Bioluminescence imaging of bone formation using hairless osteocalcin-luciferase transgenic mice

Osteocalcin is a major noncollagenous protein component of bone extracellular matrix, synthesized and secreted exclusively by osteoblastic cells during the late stage of maturation. We introduced a 10 kb human osteocalcin enhancer/promoter (OC)-luciferase (Luc) construct into a hairless mouse line. Examination of tissue RNAs from these transgenic mice showed a predominant restriction of Luc mRNA expression to bone-associated tissues. Immunohistochemical staining of calvaria tissue sections revealed the localization of Luc protein to osteoblasts. Utilizing in vivo bioluminescence imaging, supplementation of 1α,25-dihydroxyvitamin D3 increased Luc activity throughout the skeleton, consistent with in vitro transient transfection studies in osteoblast-like cells. Moreover, we observed an abrupt decrease in bioluminescence activity as the mice reached puberty, and a further decrease gradually thereafter.
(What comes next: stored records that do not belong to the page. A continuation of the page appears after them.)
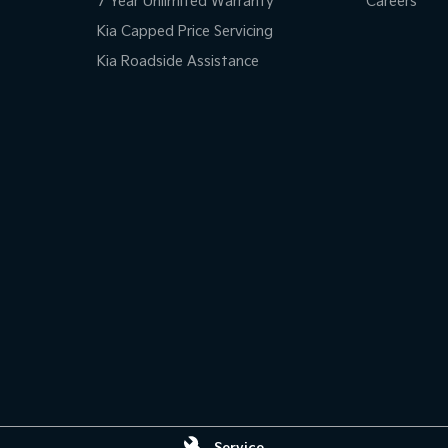
7 Year Unlimited Warranty
Careers
Kia Capped Price Servicing
Kia Roadside Assistance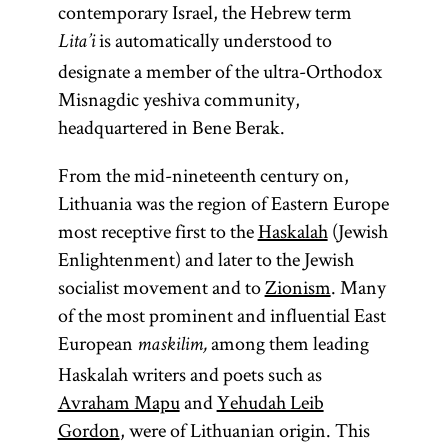
contemporary Israel, the Hebrew term
is automatically understood to
Lita’i
designate a member of the ultra-Orthodox
Misnagdic yeshiva community,
headquartered in Bene Berak.
From the mid-nineteenth century on,
Lithuania was the region of Eastern Europe
most receptive first to the
Haskalah
(Jewish
Enlightenment) and later to the Jewish
socialist movement and to
Zionism
. Many
of the most prominent and influential East
European
among them leading
maskilim,
Haskalah writers and poets such as
Avraham Mapu
and
Yehudah Leib
Gordon
, were of Lithuanian origin. This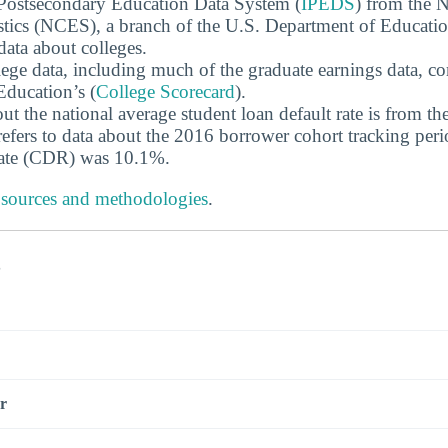
 Postsecondary Education Data System (
IPEDS
) from the N
stics (NCES), a branch of the U.S. Department of Educati
data about colleges.
ege data, including much of the graduate earnings data, c
ducation’s (
College Scorecard
).
ut the national average student loan default rate is from th
efers to data about the 2016 borrower cohort tracking peri
 rate (CDR) was 10.1%.
 sources and methodologies
.
s
r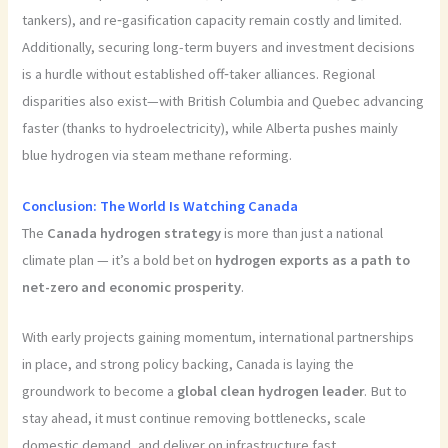
tankers), and re‑gasification capacity remain costly and limited.
Additionally, securing long-term buyers and investment decisions
is a hurdle without established off‑taker alliances. Regional
disparities also exist—with British Columbia and Quebec advancing
faster (thanks to hydroelectricity), while Alberta pushes mainly
blue hydrogen via steam methane reforming.
Conclusion: The World Is Watching Canada
The
Canada hydrogen strategy
is more than just a national
climate plan — it’s a bold bet on
hydrogen exports as a path to
net-z
ero and economic prosperity
.
With early projects gaining momentum, international partnerships
in place, and strong policy backing, Canada is laying the
groundwork to become a
global clean hydrogen leader
. But to
stay ahead, it must continue removing bottlenecks, scale
domestic demand, and deliver on infrastructure fast.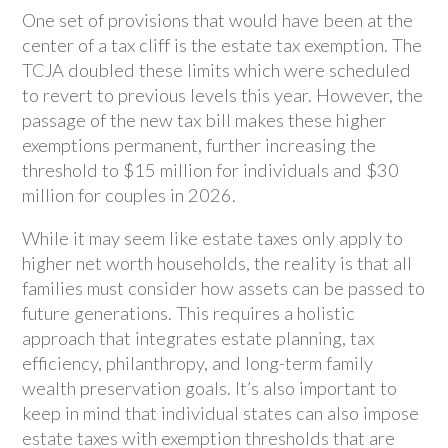
One set of provisions that would have been at the
center of a tax cliff is the estate tax exemption. The
TCJA doubled these limits which were scheduled
to revert to previous levels this year. However, the
passage of the new tax bill makes these higher
exemptions permanent, further increasing the
threshold to $15 million for individuals and $30
million for couples in 2026.
While it may seem like estate taxes only apply to
higher net worth households, the reality is that all
families must consider how assets can be passed to
future generations. This requires a holistic
approach that integrates estate planning, tax
efficiency, philanthropy, and long-term family
wealth preservation goals. It’s also important to
keep in mind that individual states can also impose
estate taxes with exemption thresholds that are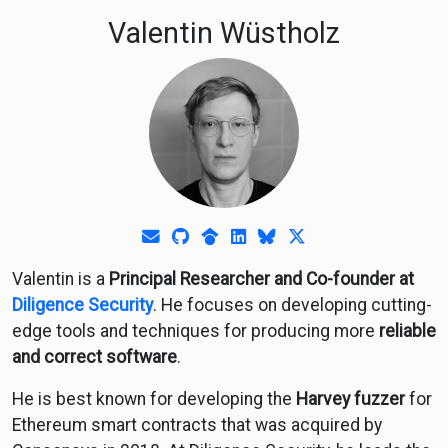
Valentin Wüstholz
E-Mail
GitHub
Google Scholar
LinkedIn
Bluesky
Twitter
Valentin is a
Principal Researcher and Co-founder at
Diligence Security
. He focuses on developing cutting-
edge tools and techniques for producing more
reliable
and correct software
.
He is best known for developing the
Harvey fuzzer
for
Ethereum smart contracts that was acquired by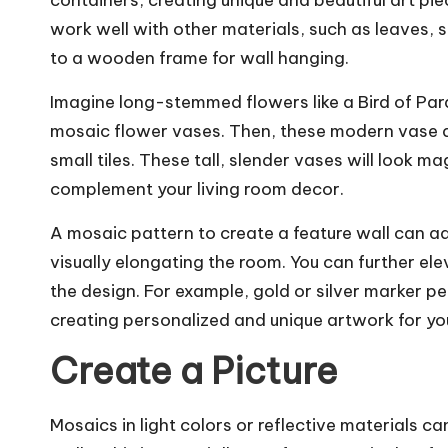
containers, creating unique and beautiful art pi
work well with other materials, such as leaves, s
to a wooden frame for wall hanging.
Imagine long-stemmed flowers like a Bird of Par
mosaic flower vases. Then, these modern vase d
small tiles. These tall, slender vases will look ma
complement your living room decor.
A mosaic pattern to create a feature wall can ad
visually elongating the room. You can further ele
the design. For example, gold or silver marker 
creating personalized and unique artwork for y
Create a Picture
Mosaics in light colors or reflective materials c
Using a radius skeletal repair model, we observed enhanced bioluminescence at the fracture site in both young (14-22 weeks old) and aged (50-66 weeks old) mice. However, peak bioluminescence was delayed in aged mice compared with young mice, suggesting retarded osteocalcin expression with aging. Our in vivo imaging system may contribute to the therapy and prevention of various bone metabolic disorders through its effective monitoring of the bone formation process.

► In vivo bioluminescence imaging is useful in the study of bone development and regeneration. ► A hairless transgenic mouse line that expresses luciferase under the control of osteocalcin enhancer/promoter sequences was established. ► The hairless background enabled easy analysis of bone formation activity through bioluminescence in the entire mouse. ► We identified abrupt decrease in bone formation activity as the mice reached puberty and gradual further decreases with age. ► Retarded osteocalcin expression during fracture healing in aged mice, as compared with young mice, suggests age-related impairment of healing.